Just back from Toronto. Had a great time taking a group of 25 sales and marketing team members out on a Leadership Outbreak journey. The most fascinating element was that these 25 individuals consisted of 8 different nationalities and were from 4 different continents. Woah now that is a diverse group! What fascinated me even more was how this group got along. Specific cultural idiosyncrasies were taken for granted and laughed upon whereas when the going got tough the group really gelled together and delivered results.
Research shows that multi-cultural groups perform when:
- There is a long-term commitment
- There is a focus on a range of issues of shared concern
- They share core values of mutual respect, valuing of difference, and a high level of trust.
All elements were present in this team and it was beautiful to see it working together.
So how do you lead diverse teams? It might sound a bit counterintuitive but research shows that to successfully lead diverse teams you have to focus on task orientation when a team is newly formed to ensure all members are clear about what is expected of them, the roles they have and the structure in which they operate. When this is established the leader can switch to relationship orientation and focus on building trust, commitment to the team and shared values.
Couple of tips on how to lead diverse teams:
Misconceptions and Misunderstandings
Language is essential to communication yet it can cause many misunderstandings. There are thousands of differences in how people might interpret American and UK English. Just because people speak the same language doesn’t mean that it’s as easy for them to communicate as it is for native speakers.

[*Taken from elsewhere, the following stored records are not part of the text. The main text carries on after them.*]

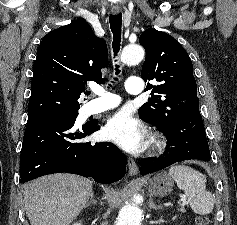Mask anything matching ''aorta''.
<instances>
[{"mask_svg": "<svg viewBox=\"0 0 237 225\" xmlns=\"http://www.w3.org/2000/svg\"><path fill=\"white\" fill-rule=\"evenodd\" d=\"M144 58V49L139 45H128L124 47L121 61L127 65L140 63ZM141 199L137 196L131 203L124 205L118 214L115 225H140L142 221Z\"/></svg>", "mask_w": 237, "mask_h": 225, "instance_id": "762f6f07", "label": "aorta"}]
</instances>
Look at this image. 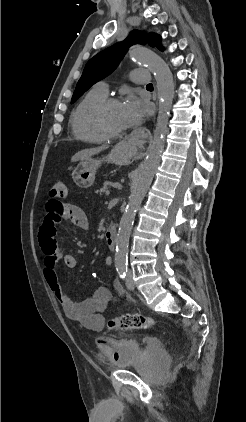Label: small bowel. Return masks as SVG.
Listing matches in <instances>:
<instances>
[{
	"instance_id": "small-bowel-1",
	"label": "small bowel",
	"mask_w": 246,
	"mask_h": 422,
	"mask_svg": "<svg viewBox=\"0 0 246 422\" xmlns=\"http://www.w3.org/2000/svg\"><path fill=\"white\" fill-rule=\"evenodd\" d=\"M61 221H70L80 229L88 228V219L84 211L72 204H62L53 208L46 205V213L39 230V243L44 253V276L50 290L55 294L65 315L79 325L100 331L104 328V311L112 302H117L122 295V289L117 281L113 283L114 293L107 287L96 288L88 297L72 299L62 289L57 273V264L63 261L67 268L76 266V259L70 254H64L56 240V225ZM105 264L110 266L112 260L105 258Z\"/></svg>"
}]
</instances>
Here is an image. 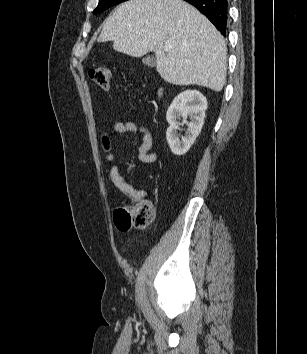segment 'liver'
<instances>
[{
  "mask_svg": "<svg viewBox=\"0 0 307 354\" xmlns=\"http://www.w3.org/2000/svg\"><path fill=\"white\" fill-rule=\"evenodd\" d=\"M98 42L133 57L156 55L160 76L174 85L221 91L226 81L227 48L214 25L183 0H129L106 20ZM165 45H170L168 52Z\"/></svg>",
  "mask_w": 307,
  "mask_h": 354,
  "instance_id": "6515ba94",
  "label": "liver"
}]
</instances>
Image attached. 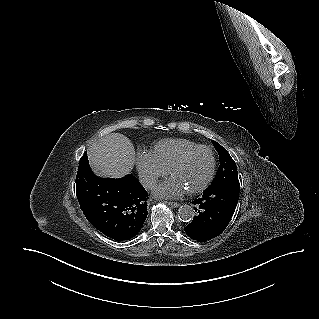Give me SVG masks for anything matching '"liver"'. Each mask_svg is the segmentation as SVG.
<instances>
[{"instance_id":"6515ba94","label":"liver","mask_w":319,"mask_h":319,"mask_svg":"<svg viewBox=\"0 0 319 319\" xmlns=\"http://www.w3.org/2000/svg\"><path fill=\"white\" fill-rule=\"evenodd\" d=\"M88 159L97 174L121 178L133 169L135 150L129 138L111 133L89 147Z\"/></svg>"}]
</instances>
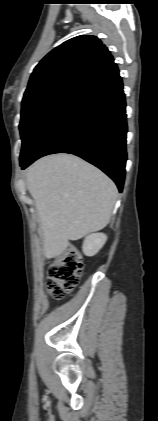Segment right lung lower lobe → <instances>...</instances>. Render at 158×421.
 <instances>
[{"mask_svg":"<svg viewBox=\"0 0 158 421\" xmlns=\"http://www.w3.org/2000/svg\"><path fill=\"white\" fill-rule=\"evenodd\" d=\"M125 106L122 79L112 63L62 105L20 163L22 169L45 155L70 153L100 168L121 192L127 160Z\"/></svg>","mask_w":158,"mask_h":421,"instance_id":"obj_1","label":"right lung lower lobe"}]
</instances>
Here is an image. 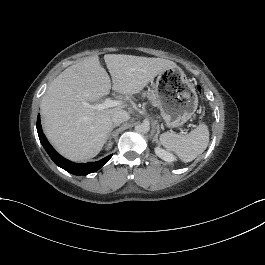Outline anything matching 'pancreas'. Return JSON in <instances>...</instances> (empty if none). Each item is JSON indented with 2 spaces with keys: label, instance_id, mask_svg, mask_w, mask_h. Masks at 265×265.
Returning a JSON list of instances; mask_svg holds the SVG:
<instances>
[{
  "label": "pancreas",
  "instance_id": "cf45deb5",
  "mask_svg": "<svg viewBox=\"0 0 265 265\" xmlns=\"http://www.w3.org/2000/svg\"><path fill=\"white\" fill-rule=\"evenodd\" d=\"M146 96H147V98H148L150 101H152L154 104L156 103V100H155L154 95H152V94H147Z\"/></svg>",
  "mask_w": 265,
  "mask_h": 265
}]
</instances>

Understand, be considerate and tolerant of cultural differences. These can be habits, or beliefs, body language, ways of speaking or the amount of personal space that people want. What may seem strange in South Asia is totally normal in China and completely unacceptable in the United States of America.
Be Self Aware
Think about how your own background, education, upbringing clouds your way of thinking and working style: what you consider normal may not seem normal to others.
Appreciate People as Individuals
The worse you can do is to treat everybody the same. People want to be recognized as individuals, who they are, what they stand for and what they have achieved. Don’t fall into the stereotyping trap.
Leading teams of people that are like you is so much easier. It takes an effort to get out of your comfort zone and make a diverse team work. The advantages however are bountiful. For me the single most advantage is that working in diverse and multi cultural teams is that they make you so much richer.